**Work task:**
What lines in the records below contain the string "sistema"? Copy every one.

-.-.-

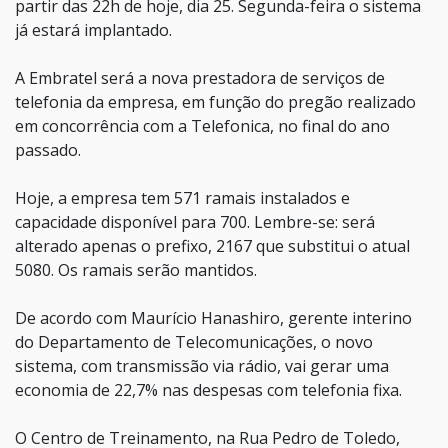
partir das 22h de hoje, dia 25. Segunda-feira o sistema
já estará implantado.
A Embratel será a nova prestadora de serviços de
telefonia da empresa, em função do pregão realizado
em concorrência com a Telefonica, no final do ano
passado.
Hoje, a empresa tem 571 ramais instalados e
capacidade disponível para 700. Lembre-se: será
alterado apenas o prefixo, 2167 que substitui o atual
5080. Os ramais serão mantidos.
De acordo com Maurício Hanashiro, gerente interino
do Departamento de Telecomunicações, o novo
sistema, com transmissão via rádio, vai gerar uma
economia de 22,7% nas despesas com telefonia fixa.
O Centro de Treinamento, na Rua Pedro de Toledo,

-.-.-

**Written solution:**
partir das 22h de hoje, dia 25. Segunda-feira o sistema
sistema, com transmissão via rádio, vai gerar uma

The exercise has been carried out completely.